### Dataset excerpts ###

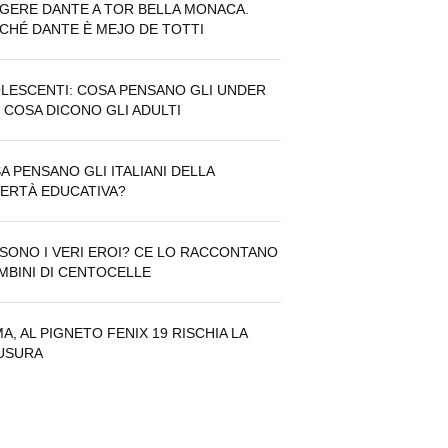
GERE DANTE A TOR BELLA MONACA.
CHÉ DANTE È MEJO DE TOTTI
LESCENTI: COSA PENSANO GLI UNDER
E COSA DICONO GLI ADULTI
A PENSANO GLI ITALIANI DELLA
ERTÀ EDUCATIVA?
 SONO I VERI EROI? CE LO RACCONTANO
AMBINI DI CENTOCELLE
A, AL PIGNETO FENIX 19 RISCHIA LA
USURA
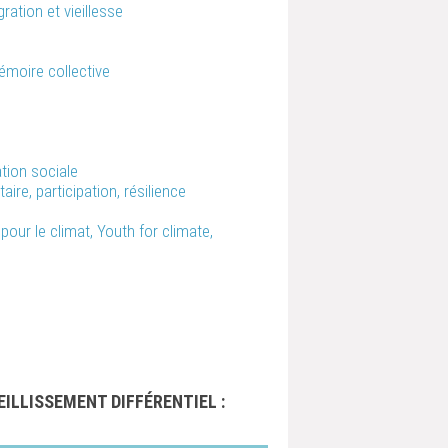
gration et vieillesse
l
émoire collective
ation sociale
re, participation, résilience
our le climat, Youth for climate,
EILLISSEMENT DIFFÉRENTIEL :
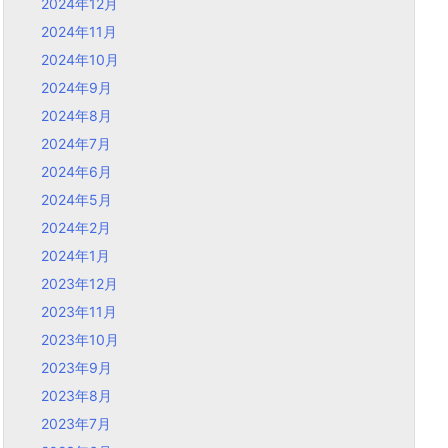
2024年12月
2024年11月
2024年10月
2024年9月
2024年8月
2024年7月
2024年6月
2024年5月
2024年2月
2024年1月
2023年12月
2023年11月
2023年10月
2023年9月
2023年8月
2023年7月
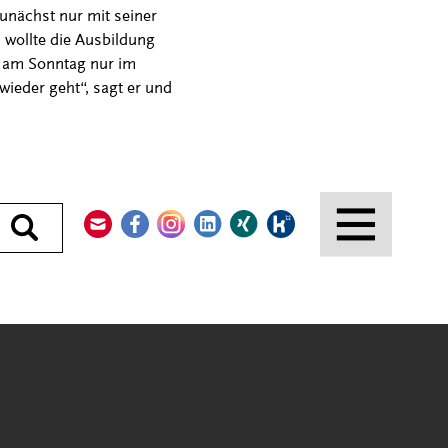
unächst nur mit seiner
 wollte die Ausbildung
e am Sonntag nur im
wieder geht“, sagt er und
Kontakt
Facebook
Instagram
LinkedIn
Xing
Kununu
Durchsuchen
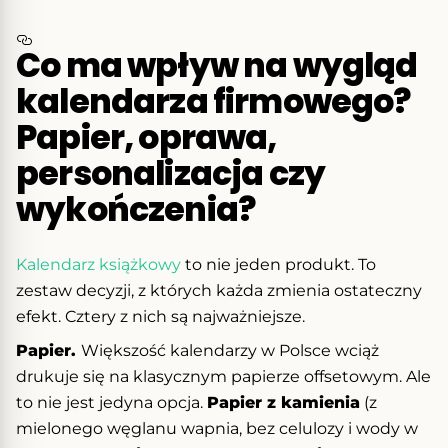
Co ma wpływ na wygląd
kalendarza firmowego?
Papier, oprawa,
personalizacja czy
wykończenia?
Kalendarz książkowy
to nie jeden produkt. To
zestaw decyzji, z których każda zmienia ostateczny
efekt. Cztery z nich są najważniejsze.
Papier.
Większość kalendarzy w Polsce wciąż
drukuje się na klasycznym papierze offsetowym. Ale
to nie jest jedyna opcja.
Papier z kamienia
(z
mielonego węglanu wapnia, bez celulozy i wody w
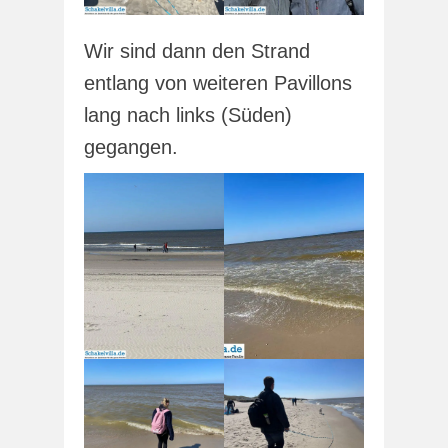
Wir sind dann den Strand
entlang von weiteren Pavillons
lang nach links (Süden)
gegangen.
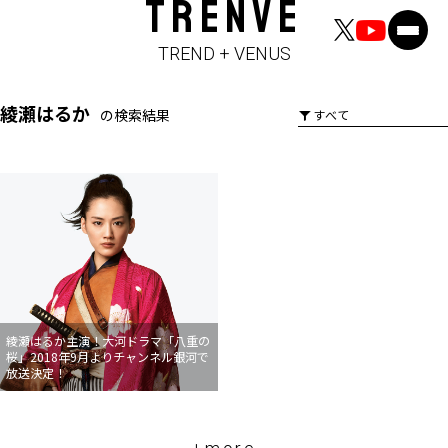
TRENVE
TREND + VENUS
綾瀬はるか
の検索結果
綾瀬はるか主演！大河ドラマ「八重の
桜」2018年9月よりチャンネル銀河で
放送決定！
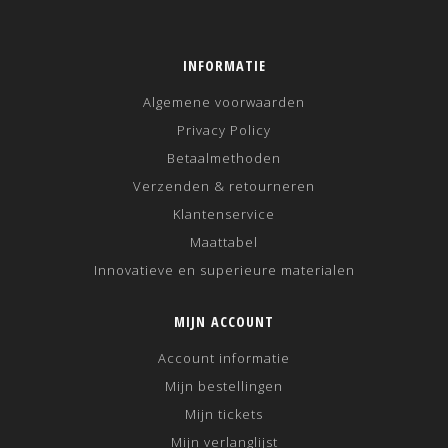
INFORMATIE
Algemene voorwaarden
Privacy Policy
Betaalmethoden
Verzenden & retourneren
Klantenservice
Maattabel
Innovatieve en superieure materialen
MIJN ACCOUNT
Account informatie
Mijn bestellingen
Mijn tickets
Mijn verlanglijst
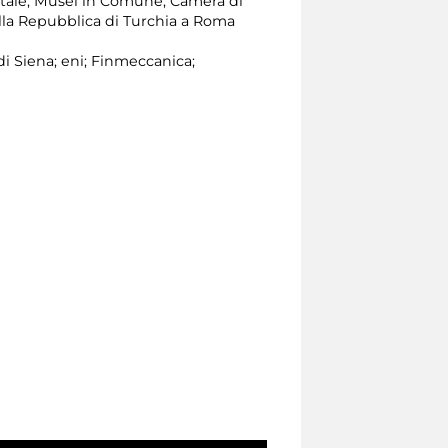
apitale, Musei in Comune, Camera di
lla Repubblica di Turchia a Roma
i Siena; eni; Finmeccanica;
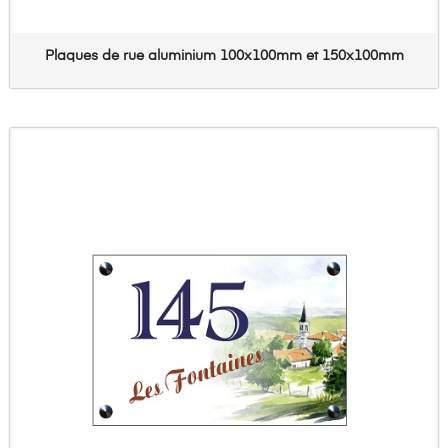
Plaques de rue aluminium 100x100mm et 150x100mm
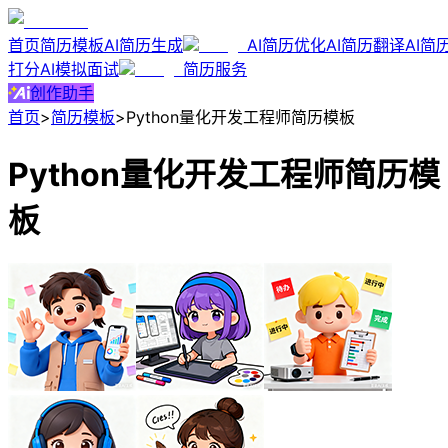
首页
简历模板
AI简历生成
AI简历优化
AI简历翻译
AI简
打分
AI模拟面试
简历服务
创作助手
首页
>
简历模板
>
Python量化开发工程师简历模板
Python量化开发工程师简历模
板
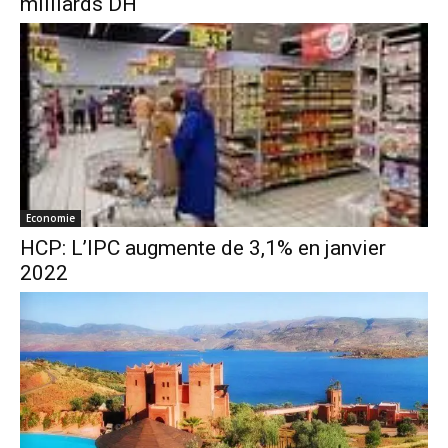
milliards DH
Economie
HCP: L’IPC augmente de 3,1% en janvier
2022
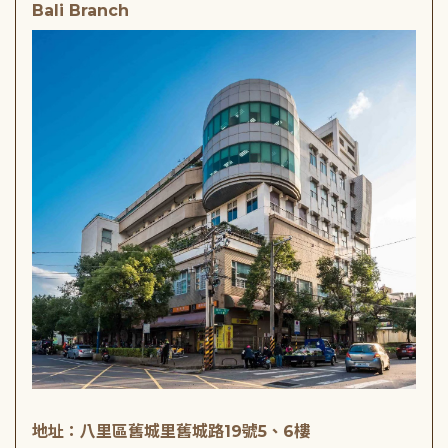
Bali Branch
地址：八里區舊城里舊城路19號5、6樓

###

◆ Exercise prompt ◆
Find all the lines with "PENSANO" in the data and copy them.

◆ Solution ◆
LESCENTI: COSA PENSANO GLI UNDER
A PENSANO GLI ITALIANI DELLA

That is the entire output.